### About this task
Copy each line of the entries that includes the word "votre".

(Data for analysis Opens)

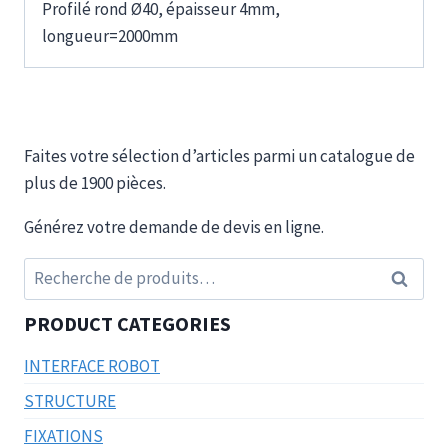
Profilé rond Ø40, épaisseur 4mm,
longueur=2000mm
Faites votre sélection d’articles parmi un catalogue de
plus de 1900 pièces.
Générez votre demande de devis en ligne.
Recherche
Recherc
pour :
PRODUCT CATEGORIES
INTERFACE ROBOT
STRUCTURE
FIXATIONS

(Data for analysis Closes)

### Response below
Faites votre sélection d’articles parmi un catalogue de
Générez votre demande de devis en ligne.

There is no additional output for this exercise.